53Au-delà des savoir-faire thermaux, le site de Spa est aujourd’hui reconnu à l’échelle internationale pour son caractère d’innovation culturelle et sociale du thermalisme, qui a influencé un phénomène en Europe occidentale. En effet le classement Unesco reconnaît l’architecture thermale des villas et des infrastructures, l’aménagement des pouhons, la typologie urbaine des villes d’eaux, le paysage des parcs thermaux, et le cosmopolitisme culturel et artistique, comme ayant une valeur universelle particulière. La dernière spécificité exemplaire de Spa relève de la politique partenariale du Modus Vivendi, qui est clairement identifiés par l’ensemble des acteurs locaux et à l’international, comme un savoir-faire particulièrement innovant sur la protection de la ressource en eau.
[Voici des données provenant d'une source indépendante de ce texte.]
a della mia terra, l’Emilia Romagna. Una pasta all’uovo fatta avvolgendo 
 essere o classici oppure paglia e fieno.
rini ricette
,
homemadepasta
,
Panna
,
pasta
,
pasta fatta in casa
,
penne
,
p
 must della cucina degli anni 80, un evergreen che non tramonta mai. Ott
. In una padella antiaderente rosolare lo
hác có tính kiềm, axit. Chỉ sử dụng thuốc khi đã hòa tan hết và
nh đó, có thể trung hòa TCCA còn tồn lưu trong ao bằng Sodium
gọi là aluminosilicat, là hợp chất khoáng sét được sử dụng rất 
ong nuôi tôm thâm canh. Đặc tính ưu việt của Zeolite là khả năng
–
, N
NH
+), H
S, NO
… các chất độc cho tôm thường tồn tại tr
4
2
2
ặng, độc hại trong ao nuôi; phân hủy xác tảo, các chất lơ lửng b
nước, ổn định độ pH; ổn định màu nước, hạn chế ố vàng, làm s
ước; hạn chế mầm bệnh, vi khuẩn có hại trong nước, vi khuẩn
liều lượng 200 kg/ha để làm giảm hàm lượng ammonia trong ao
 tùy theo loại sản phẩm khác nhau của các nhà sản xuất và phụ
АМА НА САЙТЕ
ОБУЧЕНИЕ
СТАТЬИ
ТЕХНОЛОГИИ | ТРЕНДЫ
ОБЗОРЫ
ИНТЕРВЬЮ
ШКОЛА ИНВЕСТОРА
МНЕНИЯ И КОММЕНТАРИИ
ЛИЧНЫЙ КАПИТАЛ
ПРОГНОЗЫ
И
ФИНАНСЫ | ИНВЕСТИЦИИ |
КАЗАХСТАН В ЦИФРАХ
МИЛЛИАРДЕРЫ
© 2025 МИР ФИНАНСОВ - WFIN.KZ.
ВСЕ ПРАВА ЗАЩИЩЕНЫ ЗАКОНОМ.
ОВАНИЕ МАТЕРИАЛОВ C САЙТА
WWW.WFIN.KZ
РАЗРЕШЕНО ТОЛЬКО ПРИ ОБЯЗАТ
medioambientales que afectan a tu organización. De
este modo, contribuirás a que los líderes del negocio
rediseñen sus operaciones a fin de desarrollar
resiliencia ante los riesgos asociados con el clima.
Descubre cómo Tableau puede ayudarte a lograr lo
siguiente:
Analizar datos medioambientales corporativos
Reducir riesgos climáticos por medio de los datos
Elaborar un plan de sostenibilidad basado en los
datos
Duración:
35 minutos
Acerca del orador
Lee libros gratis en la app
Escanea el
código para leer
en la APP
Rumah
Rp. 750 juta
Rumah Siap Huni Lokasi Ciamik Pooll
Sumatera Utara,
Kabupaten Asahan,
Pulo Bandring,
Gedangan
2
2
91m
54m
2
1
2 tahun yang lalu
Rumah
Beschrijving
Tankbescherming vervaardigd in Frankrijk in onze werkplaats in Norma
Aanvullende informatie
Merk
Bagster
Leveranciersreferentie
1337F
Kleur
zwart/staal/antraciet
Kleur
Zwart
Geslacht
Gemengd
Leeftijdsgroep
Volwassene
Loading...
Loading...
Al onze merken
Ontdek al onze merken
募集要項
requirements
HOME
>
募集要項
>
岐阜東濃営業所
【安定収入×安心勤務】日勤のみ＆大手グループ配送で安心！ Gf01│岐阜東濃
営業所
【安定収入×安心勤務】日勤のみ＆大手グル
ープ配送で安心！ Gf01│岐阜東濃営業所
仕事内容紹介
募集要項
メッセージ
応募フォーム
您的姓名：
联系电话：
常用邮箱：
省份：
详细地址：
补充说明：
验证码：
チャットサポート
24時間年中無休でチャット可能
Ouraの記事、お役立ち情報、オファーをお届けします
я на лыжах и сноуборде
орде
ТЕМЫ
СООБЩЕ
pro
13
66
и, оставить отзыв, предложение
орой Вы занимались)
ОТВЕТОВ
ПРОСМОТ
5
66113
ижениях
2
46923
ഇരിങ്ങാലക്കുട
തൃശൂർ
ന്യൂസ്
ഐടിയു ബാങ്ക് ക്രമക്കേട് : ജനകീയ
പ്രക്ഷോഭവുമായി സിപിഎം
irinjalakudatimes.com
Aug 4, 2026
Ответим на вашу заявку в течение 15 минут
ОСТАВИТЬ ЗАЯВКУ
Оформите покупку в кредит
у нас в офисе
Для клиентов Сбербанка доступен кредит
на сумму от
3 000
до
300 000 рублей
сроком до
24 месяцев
2. Epaisseur historique et usage à l’origine de la notoriété : un marqueur de spécificité

54L’épaisseur historique et l’usage à l’origine de la notoriété constitue un critère important de spécificité pour les acteurs locaux. Cette idée d’antériorité renvoie à une projection d’énergie et d’informations particulières sur le territoire. La dimension historique des territoires constitue un socle identitaire commun. En considérant le territoire comme un construit social, l’antériorité historique permet l’émergence d’entités territoriales par rapport à des usages existants. Ce partage d’une histoire commune est le fondement d’une communauté de destins. Sur les territoires de la filière EMN, l’antériorité historique est considérée comme un gage de qualité. Les sites de Spa et Chaudfontaine font partie des quelques villes thermales très en vogue au XVIIIe et XIXe siècle qui sont devenus des villes d’eau où l’usage majeur est devenu l’embouteillage. Les minéraliers mobilisent fortement cette antériorité comme valeur supplémentaire spécifique pour l’EMN. La tradition thermale de Spa et Chaudfontaine a plus de 300 ans. Les premiers thermes et l’embouteillage à Spa remonte au XVIe siècle. A Chaudfontaine, le premier hôtel des bains a été construit en 1714 et l’embouteillage pour les baigneurs a débutée en 1729. Cette histoire donne une image différenciante. En Belgique, Spa et Chaudfontaine sont de grands noms pour l’eau. Dans l’esprit des Belges, ce sont des EMN supérieure, parce qu’il y a de manière complémentaire des thermes et de l’embouteillage. Les gens viennent aux thermes car ils savent que les établissements sont alimentés en EMN. Dans les thermes, les gens disent qu’ils veulent faire des soins parce que c’est de l’EMN de Spa et de Chaudfontaine (Figure 7).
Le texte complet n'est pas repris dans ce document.